[Source data]
⁂
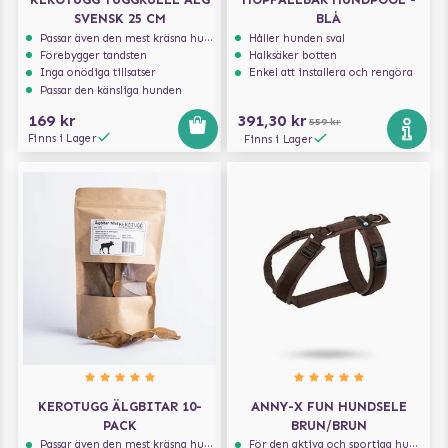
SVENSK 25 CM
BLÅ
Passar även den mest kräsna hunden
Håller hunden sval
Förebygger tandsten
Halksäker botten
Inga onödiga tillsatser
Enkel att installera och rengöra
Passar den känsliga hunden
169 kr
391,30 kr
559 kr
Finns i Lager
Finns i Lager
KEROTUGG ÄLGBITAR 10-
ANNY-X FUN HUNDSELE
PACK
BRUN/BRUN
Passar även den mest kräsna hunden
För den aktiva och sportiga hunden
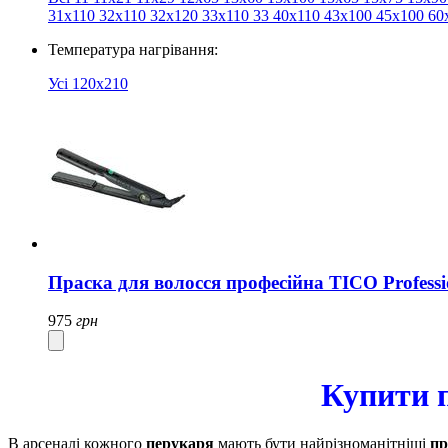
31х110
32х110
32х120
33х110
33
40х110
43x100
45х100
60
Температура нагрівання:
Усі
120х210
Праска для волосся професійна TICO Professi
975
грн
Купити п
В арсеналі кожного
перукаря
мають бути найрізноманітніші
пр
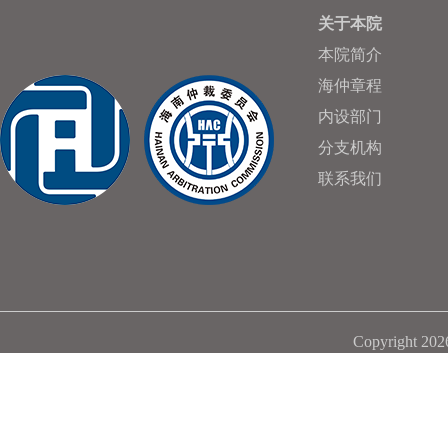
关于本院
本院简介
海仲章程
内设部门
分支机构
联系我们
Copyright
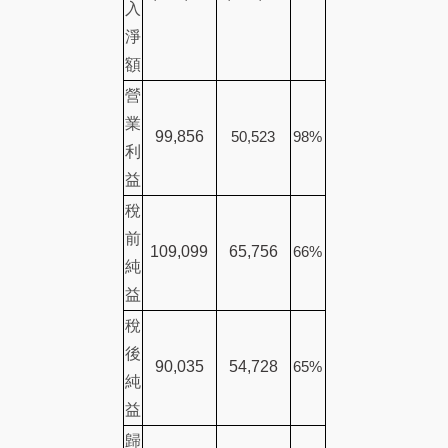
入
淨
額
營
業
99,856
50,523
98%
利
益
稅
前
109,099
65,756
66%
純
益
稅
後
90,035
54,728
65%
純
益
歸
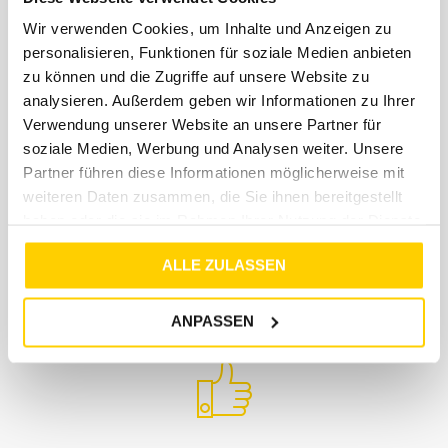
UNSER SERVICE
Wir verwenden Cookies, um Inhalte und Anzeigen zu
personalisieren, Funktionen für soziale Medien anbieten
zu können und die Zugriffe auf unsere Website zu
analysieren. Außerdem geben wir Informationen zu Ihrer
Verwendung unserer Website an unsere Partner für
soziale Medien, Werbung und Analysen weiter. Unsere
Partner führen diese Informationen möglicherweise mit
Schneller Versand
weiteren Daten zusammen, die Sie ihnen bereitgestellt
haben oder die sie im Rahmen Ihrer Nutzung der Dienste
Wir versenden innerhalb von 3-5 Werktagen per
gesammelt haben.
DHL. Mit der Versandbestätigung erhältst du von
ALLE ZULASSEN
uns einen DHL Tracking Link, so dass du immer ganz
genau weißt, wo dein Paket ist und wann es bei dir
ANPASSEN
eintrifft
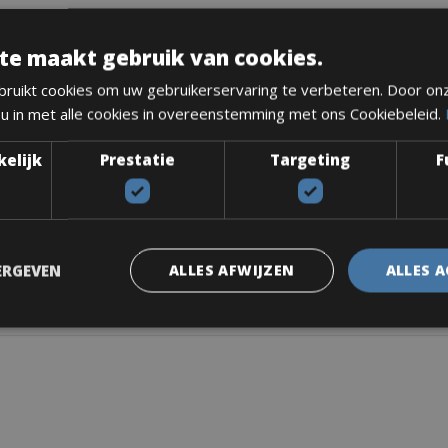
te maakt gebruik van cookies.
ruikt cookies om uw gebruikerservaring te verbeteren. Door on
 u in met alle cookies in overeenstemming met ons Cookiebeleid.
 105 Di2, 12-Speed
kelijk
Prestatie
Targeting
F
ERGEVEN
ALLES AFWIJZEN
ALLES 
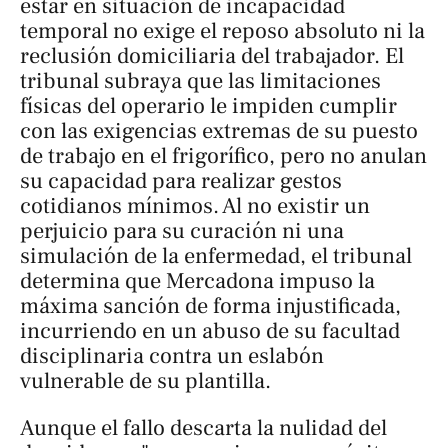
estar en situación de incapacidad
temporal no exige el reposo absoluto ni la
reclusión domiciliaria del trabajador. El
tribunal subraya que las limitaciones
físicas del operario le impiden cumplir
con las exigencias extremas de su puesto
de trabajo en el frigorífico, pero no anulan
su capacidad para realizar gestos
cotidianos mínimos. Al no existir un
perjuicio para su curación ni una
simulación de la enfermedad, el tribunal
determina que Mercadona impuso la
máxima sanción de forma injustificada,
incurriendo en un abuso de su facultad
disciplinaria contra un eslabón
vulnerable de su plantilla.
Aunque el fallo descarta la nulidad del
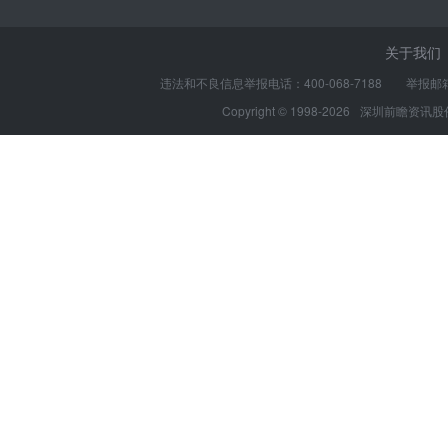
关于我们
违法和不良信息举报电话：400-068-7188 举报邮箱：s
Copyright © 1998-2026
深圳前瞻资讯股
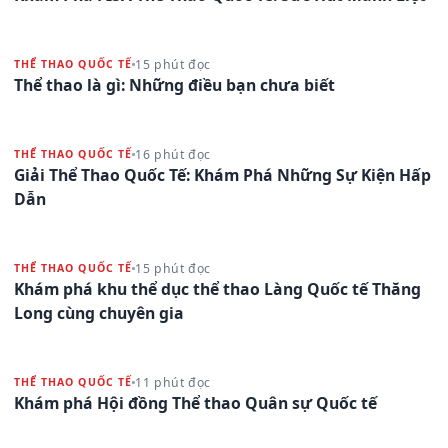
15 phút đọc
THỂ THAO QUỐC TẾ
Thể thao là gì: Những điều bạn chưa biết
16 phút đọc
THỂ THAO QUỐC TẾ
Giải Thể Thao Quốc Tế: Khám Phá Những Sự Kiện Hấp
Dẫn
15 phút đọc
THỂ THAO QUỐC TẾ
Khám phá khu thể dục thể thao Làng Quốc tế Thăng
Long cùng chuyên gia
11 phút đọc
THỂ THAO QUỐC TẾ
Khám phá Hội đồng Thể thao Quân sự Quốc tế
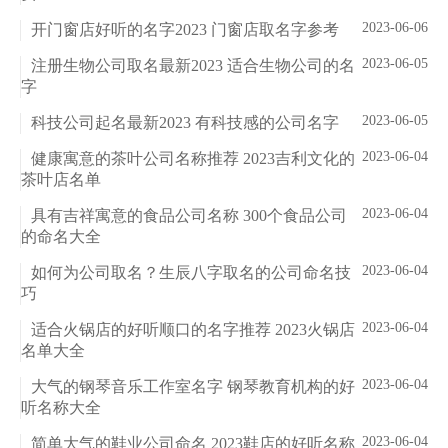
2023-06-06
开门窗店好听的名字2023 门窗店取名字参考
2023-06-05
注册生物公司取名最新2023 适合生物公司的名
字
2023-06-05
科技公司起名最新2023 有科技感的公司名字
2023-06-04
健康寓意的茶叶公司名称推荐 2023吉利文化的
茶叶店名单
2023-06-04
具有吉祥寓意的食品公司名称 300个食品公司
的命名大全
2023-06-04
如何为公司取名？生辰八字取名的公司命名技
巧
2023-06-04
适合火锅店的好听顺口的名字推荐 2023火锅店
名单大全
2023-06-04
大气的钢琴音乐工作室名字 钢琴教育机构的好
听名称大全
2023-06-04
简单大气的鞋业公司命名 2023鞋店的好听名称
⁂
● **WHAT NEEDS TO BE DONE**
Only lines that hold the string "haben" belong in the answer, so copy every one of them from the records.

● **YOUR RESPONSE**
haben oder die sie im Rahmen Ihrer Nutzung der Dienste
gesammelt haben.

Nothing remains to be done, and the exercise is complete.